Il nous paraît cependant qu'il
faille envisager plus largement la responsabilité des articulations
interapophysaires dans bien des algies vertébrales communes. Cela ne
signifie pas que leur atteinte soit forcément primitive. Les arguments
dont nous disposons nous pousseraient au contraire à penser qu'il s'agit
le plus souvent d'une pathologie secondaire à des lésions discales
muettes par elles mêmes.
Les articulations interapophysaires
ont une forme et une orientation qui varie selon les différents étages
du rachis. Elles conditionnent l'amplitude et la direction des mouvements
(fig.
1) de chaque
segment vertébral. Leur capsule articulaire est dense, large, assez
élastique et les recouvre comme une coiffe.

Sur un plan anatomique, notons que
cette articulation affecte des rapports très intimes avec la branche
postérieure du nerf rachidien qui la contourne. Cette dernière
innerve tous les plans postérieurs du dos : cutanés, musculaires,
articulaires et ligamentaires de l'occiput aux coccyx (Lazorthes).
Sur un plan fonctionnel, soulignons l'étroite solidarité fonctionnelle au sein du « Segment Mobile » qui va lier la partie antérieure (le disque) avec la partie postérieure (les articulations interapophysaires). Celles ci s'écartent dans les mouvements de flexion, se rapprochent dans les mouvements d'extension ou jouent asymétriquement dans les mouvements de torsion ou de latéro-flexion.
B)
Anatomopathologie des douleurs articulaires postérieures
La lésion
articulaire peut être dégénérative,
mécanique, malformative ou inflammatoire.
1)
Dégénérative
L'arthrose
peut être primitive comme cela peut se voir au
niveau du rachis cervical,mais le plus souvent, elle est secondaire à
la détérioration structurale du disque, comme par exemple dans
le syndrome de la post-ménopause (de Sèze et Caroit), où les articulations lombaires
inférieures ont à subir des pressions supérieures à
leurs possibilités par suite de la détérioration discale,
de la laxité ligamentaire et du relâchement musculaire abdominal.

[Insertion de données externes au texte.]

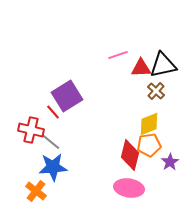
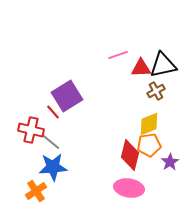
brown cross: rotated 18 degrees clockwise
orange cross: rotated 20 degrees clockwise
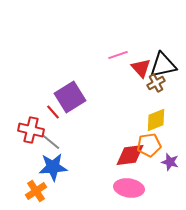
red triangle: rotated 50 degrees clockwise
brown cross: moved 8 px up
purple square: moved 3 px right, 1 px down
yellow diamond: moved 7 px right, 4 px up
red diamond: rotated 68 degrees clockwise
purple star: rotated 24 degrees counterclockwise
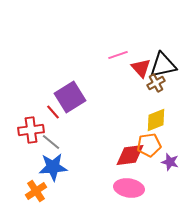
red cross: rotated 20 degrees counterclockwise
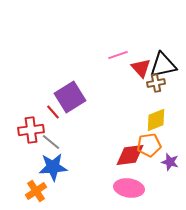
brown cross: rotated 18 degrees clockwise
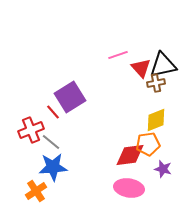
red cross: rotated 15 degrees counterclockwise
orange pentagon: moved 1 px left, 1 px up
purple star: moved 7 px left, 7 px down
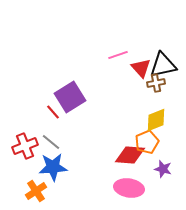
red cross: moved 6 px left, 16 px down
orange pentagon: moved 1 px left, 2 px up; rotated 15 degrees counterclockwise
red diamond: rotated 12 degrees clockwise
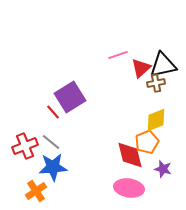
red triangle: rotated 30 degrees clockwise
red diamond: rotated 72 degrees clockwise
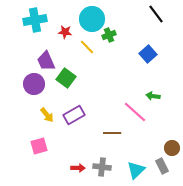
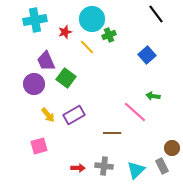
red star: rotated 24 degrees counterclockwise
blue square: moved 1 px left, 1 px down
yellow arrow: moved 1 px right
gray cross: moved 2 px right, 1 px up
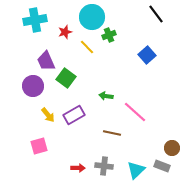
cyan circle: moved 2 px up
purple circle: moved 1 px left, 2 px down
green arrow: moved 47 px left
brown line: rotated 12 degrees clockwise
gray rectangle: rotated 42 degrees counterclockwise
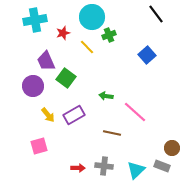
red star: moved 2 px left, 1 px down
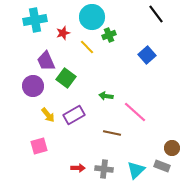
gray cross: moved 3 px down
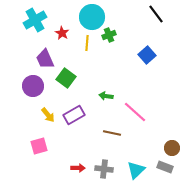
cyan cross: rotated 20 degrees counterclockwise
red star: moved 1 px left; rotated 24 degrees counterclockwise
yellow line: moved 4 px up; rotated 49 degrees clockwise
purple trapezoid: moved 1 px left, 2 px up
gray rectangle: moved 3 px right, 1 px down
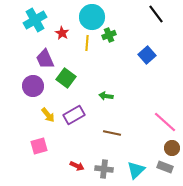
pink line: moved 30 px right, 10 px down
red arrow: moved 1 px left, 2 px up; rotated 24 degrees clockwise
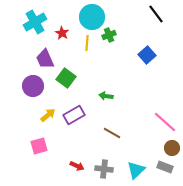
cyan cross: moved 2 px down
yellow arrow: rotated 91 degrees counterclockwise
brown line: rotated 18 degrees clockwise
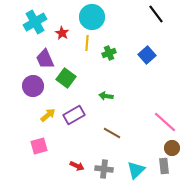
green cross: moved 18 px down
gray rectangle: moved 1 px left, 1 px up; rotated 63 degrees clockwise
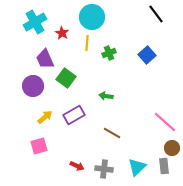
yellow arrow: moved 3 px left, 2 px down
cyan triangle: moved 1 px right, 3 px up
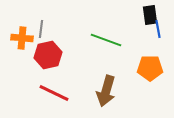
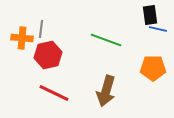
blue line: rotated 66 degrees counterclockwise
orange pentagon: moved 3 px right
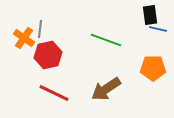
gray line: moved 1 px left
orange cross: moved 2 px right; rotated 30 degrees clockwise
brown arrow: moved 2 px up; rotated 40 degrees clockwise
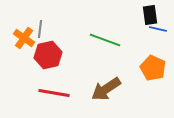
green line: moved 1 px left
orange pentagon: rotated 25 degrees clockwise
red line: rotated 16 degrees counterclockwise
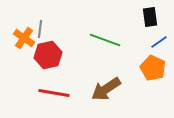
black rectangle: moved 2 px down
blue line: moved 1 px right, 13 px down; rotated 48 degrees counterclockwise
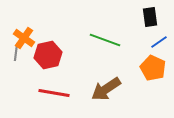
gray line: moved 24 px left, 23 px down
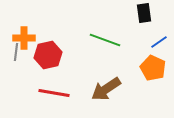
black rectangle: moved 6 px left, 4 px up
orange cross: rotated 35 degrees counterclockwise
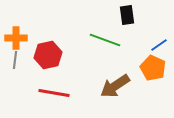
black rectangle: moved 17 px left, 2 px down
orange cross: moved 8 px left
blue line: moved 3 px down
gray line: moved 1 px left, 8 px down
brown arrow: moved 9 px right, 3 px up
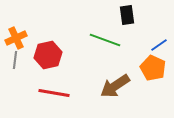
orange cross: rotated 25 degrees counterclockwise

Comme toute arthrose, l'arthrose articulaire postérieure joue le rôle
d'une rouille, favorise les enraidissements segmentaires, les blocages articulaires.
En outre elle subit des poussées inflammatoires. Elle s'accompagne
de réactions périarticulaires.
2) Mécanique
C'est sans doute en modifiant sensiblement
la position du fragment du noyau inclus dans la fissure de l’anulus
que la manipulation peut dans ces cas rétablir un fonctionnement plus
normal de l'articulation et rendre supportables les contraintes qu'elle subit.
Il faut ajouter à cette notion
purement mécanique, celle du dérangement fonctionnel (voir l'article
sur la sémiologie). Celui ci double toujours le dérangement
mécanique, dans le système vertébral qui fonctionne entièrement
sous le signe de l'automatisme. Le raté dans un mouvement entraîne
un circuit parasite, dont la contracture est l'élément le plus
palpable. Il semble même que cet élément fonctionnel soit
souvent plus important que l'élément mécanique et qu'il
puisse lui survivre. La contracture permanente tend ici à verrouiller
le conflit et à entretenir le disfonctionnement segmentaire, donc la
souffrance articulaire. Cela crée un cercle vicieux. La manipulation,
en inhibant la contracture par l'étirement brusque qu'elle apporte,
peut la faire cesser. Ailleurs, on pourra agir par d'autres procédés
(étirement, physiothérapie, infiltrations, etc. ).
Enfin, toute articulation en dysfonction
chronique et à plus forte raison si elle subit des poussées
inflammatoires, présente des réactions périarticulaires,
sensibles et enraidissantes. Les articulations interapophysaires n'y échappent
pas. Cela provoque l'irritation de la branche postérieure du nerf rachidien.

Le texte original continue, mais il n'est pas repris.